As part of our postgraduate programmes we have a number of research active PhD students, they include:
Supervisor: Dr Chris Haywood and Dr Mary Brennan (SAGE Faculty)
I am Jhitsayarat Siripai from Thailand. After finishing my BA in 2005 and MA in 2007 in Journalism and Mass communication at Thammasat University in Thailand, I worked in the advertising and PR industries for three years as an account executive and PR consultant, then changed my career path to be a university lecturer in advertising and PR for three years then come to the UK for doing a PhD.
My research project is an interdisciplinary study between media and marketing. I am investigating how gender identity representations are being used in alcohol advertising in the context of globalisation and postmodernism. My aims are to explore how gender identities are being used to represent the brand identity, the hidden or semiotic meaning of the alcohol adverts as well as the advertising strategies being used, such as advertising appeal and execution, and how the audiences decode the adverts’ messages.

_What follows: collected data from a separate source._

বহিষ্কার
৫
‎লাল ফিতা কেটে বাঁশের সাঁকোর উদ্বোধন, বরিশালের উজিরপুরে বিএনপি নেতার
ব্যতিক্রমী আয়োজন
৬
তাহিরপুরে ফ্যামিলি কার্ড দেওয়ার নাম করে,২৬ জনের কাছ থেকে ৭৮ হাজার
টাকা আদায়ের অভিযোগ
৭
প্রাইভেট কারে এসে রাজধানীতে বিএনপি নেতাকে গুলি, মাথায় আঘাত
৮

Interestingly, alcohol advertising in the context of Thailand has a lot of social and cultural constraints such as state regulations and controls regarding alcohol adverts in the media, although consumptions still keeps increasing gradually. In terms of the theoretical frameworks, globalisation theory and the notion of postmodernism are applied to explain these phenomenon.

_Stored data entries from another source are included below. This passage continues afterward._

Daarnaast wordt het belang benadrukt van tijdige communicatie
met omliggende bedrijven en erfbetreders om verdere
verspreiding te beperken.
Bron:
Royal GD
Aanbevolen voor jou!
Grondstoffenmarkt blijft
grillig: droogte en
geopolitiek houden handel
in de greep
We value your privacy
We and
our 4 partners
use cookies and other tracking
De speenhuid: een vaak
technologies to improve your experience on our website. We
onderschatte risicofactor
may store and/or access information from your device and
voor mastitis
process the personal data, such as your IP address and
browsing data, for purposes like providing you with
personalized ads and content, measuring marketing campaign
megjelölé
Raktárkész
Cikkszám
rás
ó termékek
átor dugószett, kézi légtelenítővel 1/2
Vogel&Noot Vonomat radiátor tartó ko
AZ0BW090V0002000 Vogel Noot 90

Supervisors: Dr Darren Kelsey and Dr John Richardson (Loughborough University)
After I studied English language and literature for my undergraduate degree at Damascus University in 2006, I worked as an English tutor at the same university. In 2009, I was granted a scholarship from Damascus University to pursue my higher studies in the United Kingdom. I completed my MA in Applied Linguistics and TESOL in Newcastle University. My Master research explored language change in the Damascene variety of spoken Arabic. My current PhD research focuses on the discourse of the Middle Eastern news corporations with bilingual services, Arabic and English, when covering the current affairs and conflicts in the region of the Middle East. Many studies have looked at the discourses of big news corporations, such as CNN and BBC. Nevertheless, the current literature shows little interest in examining Middle Eastern news corporations covering these conflicts, and in these few studies, the research compares between Western and Middle Eastern news discourses. I chose Aljazeera because it has proved to be the most prominent and successful Middle Eastern news corporation and it has two services both in Arabic and English with two different teams of staff. My case study is Aljazeera’s coverage of the leaks of the Palestine papers; Palestinian/Israeli negotiation documents over the last decade. So I am looking at how Aljazeera is constructing its Arabic and English online news discourses in accordance with the ideologies of the target audience (lexically, visually, contextually, hyper textually etc..). I am drawing on the work of van Dijk, Fairclough, Richardson, Wodak etc..) and I am exploring the textual/multimodal level of the discourse, discursive practices and social relationships, and thus seeking to shed the light on inequalities in power relations in news production. The methodology of this research aims to use triangulation as a combining approach of a quantitative method (content analysis), and two qualitative methods (critical discourse analysis and multimodal analysis).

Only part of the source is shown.